(Bounding box prediction data)
-.-.-

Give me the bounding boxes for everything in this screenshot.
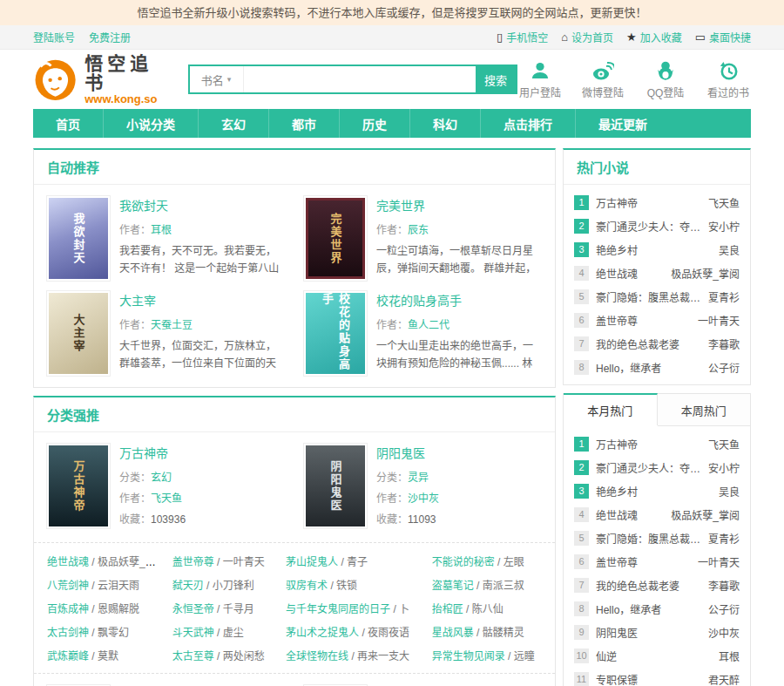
book-link[interactable]: 盖世帝尊 / 一叶青天: [172, 554, 279, 568]
list-item[interactable]: 2豪门通灵少夫人：夺吻99安小柠: [574, 214, 740, 238]
add-favorite-link[interactable]: ★ 加入收藏: [626, 30, 682, 44]
book-link[interactable]: 永恒圣帝 / 千寻月: [172, 601, 279, 615]
search-button[interactable]: 搜索: [476, 66, 516, 92]
tab-weekly-hot[interactable]: 本周热门: [658, 394, 751, 426]
nav-history[interactable]: 历史: [339, 109, 409, 138]
list-item[interactable]: 1万古神帝飞天鱼: [574, 432, 740, 456]
list-item[interactable]: 5豪门隐婚：腹黑总裁专宠妻夏青衫: [574, 526, 740, 550]
link-book[interactable]: 武炼巅峰: [47, 650, 89, 662]
link-book[interactable]: 全球怪物在线: [286, 650, 348, 662]
link-book[interactable]: 太古剑神: [47, 627, 89, 639]
link-book[interactable]: 茅山捉鬼人: [286, 556, 338, 568]
list-item[interactable]: 10仙逆耳根: [574, 644, 740, 668]
user-login-button[interactable]: 用户登陆: [517, 59, 563, 99]
read-history-button[interactable]: 看过的书: [706, 59, 751, 99]
book-title[interactable]: 万古神帝: [596, 195, 701, 210]
book-link[interactable]: 驭房有术 / 铁锁: [286, 577, 425, 592]
link-book[interactable]: 永恒圣帝: [172, 603, 214, 615]
book-cover[interactable]: 完美世界: [303, 195, 368, 282]
book-link[interactable]: 武炼巅峰 / 莫默: [47, 648, 166, 662]
book-title[interactable]: Hello，继承者: [596, 601, 701, 616]
book-title[interactable]: 豪门通灵少夫人：夺吻99次: [596, 460, 701, 475]
list-item[interactable]: 7我的绝色总裁老婆李暮歌: [574, 332, 740, 356]
desktop-shortcut-link[interactable]: ▭ 桌面快捷: [695, 30, 751, 44]
book-title[interactable]: 盖世帝尊: [596, 313, 691, 328]
book-link[interactable]: 八荒剑神 / 云泪天雨: [47, 577, 166, 592]
book-author[interactable]: 沙中灰: [408, 492, 439, 505]
book-title[interactable]: 校花的贴身高手: [376, 291, 543, 309]
book-title[interactable]: 专职保镖: [596, 672, 701, 686]
book-title[interactable]: 阴阳鬼医: [596, 625, 701, 640]
register-link[interactable]: 免费注册: [89, 30, 131, 44]
nav-fantasy[interactable]: 玄幻: [198, 109, 268, 138]
book-link[interactable]: 斗天武神 / 虚尘: [172, 624, 279, 639]
qq-login-button[interactable]: QQ登陆: [643, 59, 688, 99]
book-cover[interactable]: 我欲封天: [46, 195, 111, 282]
book-link[interactable]: 不能说的秘密 / 左眼: [432, 554, 542, 568]
login-link[interactable]: 登陆账号: [33, 30, 75, 44]
book-title[interactable]: 我的绝色总裁老婆: [596, 578, 701, 593]
list-item[interactable]: 11专职保镖君天醉: [574, 668, 740, 686]
book-link[interactable]: 与千年女鬼同居的日子 / 卜: [286, 601, 425, 615]
link-book[interactable]: 星战风暴: [432, 627, 474, 639]
book-link[interactable]: 太古至尊 / 两处闲愁: [172, 648, 279, 662]
book-title[interactable]: 仙逆: [596, 649, 712, 663]
set-homepage-link[interactable]: ⌂ 设为首页: [561, 30, 613, 44]
book-link[interactable]: 异常生物见闻录 / 远瞳: [432, 648, 542, 662]
book-link[interactable]: 星战风暴 / 骷髅精灵: [432, 624, 542, 639]
book-title[interactable]: 豪门通灵少夫人：夺吻99: [596, 219, 701, 234]
book-link[interactable]: 茅山术之捉鬼人 / 夜雨夜语: [286, 624, 425, 639]
nav-urban[interactable]: 都市: [268, 109, 339, 138]
book-author[interactable]: 耳根: [151, 224, 172, 236]
book-link[interactable]: 茅山捉鬼人 / 青子: [286, 554, 425, 568]
list-item[interactable]: 9阴阳鬼医沙中灰: [574, 621, 740, 644]
book-title[interactable]: Hello，继承者: [596, 360, 701, 375]
book-category[interactable]: 玄幻: [151, 472, 172, 484]
book-title[interactable]: 绝世战魂: [596, 507, 664, 522]
list-item[interactable]: 5豪门隐婚：腹黑总裁专宠夏青衫: [574, 285, 740, 309]
book-author[interactable]: 鱼人二代: [408, 319, 449, 331]
book-link[interactable]: 百炼成神 / 恩赐解脱: [47, 601, 166, 615]
book-title[interactable]: 万古神帝: [596, 437, 701, 452]
list-item[interactable]: 3艳绝乡村吴良: [574, 479, 740, 503]
book-cover[interactable]: 万古神帝: [46, 443, 111, 529]
book-cover[interactable]: 阴阳鬼医: [303, 443, 368, 529]
book-link[interactable]: 弑天刃 / 小刀锋利: [172, 577, 279, 592]
book-link[interactable]: 抬棺匠 / 陈八仙: [432, 601, 542, 615]
search-input[interactable]: [244, 66, 476, 92]
tab-monthly-hot[interactable]: 本月热门: [564, 393, 658, 425]
book-title[interactable]: 万古神帝: [119, 444, 286, 461]
list-item[interactable]: 8Hello，继承者公子衍: [574, 597, 740, 621]
book-category[interactable]: 灵异: [408, 472, 429, 484]
link-book[interactable]: 驭房有术: [286, 580, 328, 592]
list-item[interactable]: 2豪门通灵少夫人：夺吻99次安小柠: [574, 456, 740, 479]
book-title[interactable]: 绝世战魂: [596, 266, 664, 281]
link-book[interactable]: 绝世战魂: [47, 556, 89, 568]
book-title[interactable]: 豪门隐婚：腹黑总裁专宠: [596, 289, 701, 304]
book-title[interactable]: 艳绝乡村: [596, 242, 712, 257]
link-book[interactable]: 与千年女鬼同居的日子: [286, 603, 390, 615]
link-book[interactable]: 太古至尊: [172, 650, 214, 662]
book-title[interactable]: 完美世界: [376, 196, 543, 214]
nav-categories[interactable]: 小说分类: [103, 109, 198, 138]
nav-recent-updates[interactable]: 最近更新: [575, 109, 670, 138]
book-author[interactable]: 天蚕土豆: [151, 319, 193, 331]
book-title[interactable]: 我的绝色总裁老婆: [596, 336, 701, 351]
list-item[interactable]: 1万古神帝飞天鱼: [574, 191, 740, 214]
book-cover[interactable]: 大主宰: [46, 290, 111, 377]
list-item[interactable]: 6盖世帝尊一叶青天: [574, 309, 740, 332]
book-author[interactable]: 辰东: [408, 224, 429, 236]
link-book[interactable]: 盖世帝尊: [172, 556, 214, 568]
search-category-dropdown[interactable]: 书名 ▾: [190, 66, 244, 92]
link-book[interactable]: 不能说的秘密: [432, 556, 495, 568]
book-title[interactable]: 艳绝乡村: [596, 484, 712, 499]
link-book[interactable]: 斗天武神: [172, 627, 214, 639]
link-book[interactable]: 盗墓笔记: [432, 580, 474, 592]
book-title[interactable]: 我欲封天: [119, 196, 286, 214]
link-book[interactable]: 弑天刃: [172, 580, 204, 592]
link-book[interactable]: 八荒剑神: [47, 580, 89, 592]
link-book[interactable]: 异常生物见闻录: [432, 650, 505, 662]
link-book[interactable]: 百炼成神: [47, 603, 89, 615]
mobile-site-link[interactable]: ▯ 手机悟空: [497, 30, 548, 44]
nav-click-rank[interactable]: 点击排行: [480, 109, 575, 138]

-.-.-

## Exercise goal
Counting only lines that contain the word "茅山捉鬼人", how many are there in the records above? Give the number alone.

## Result of this task
2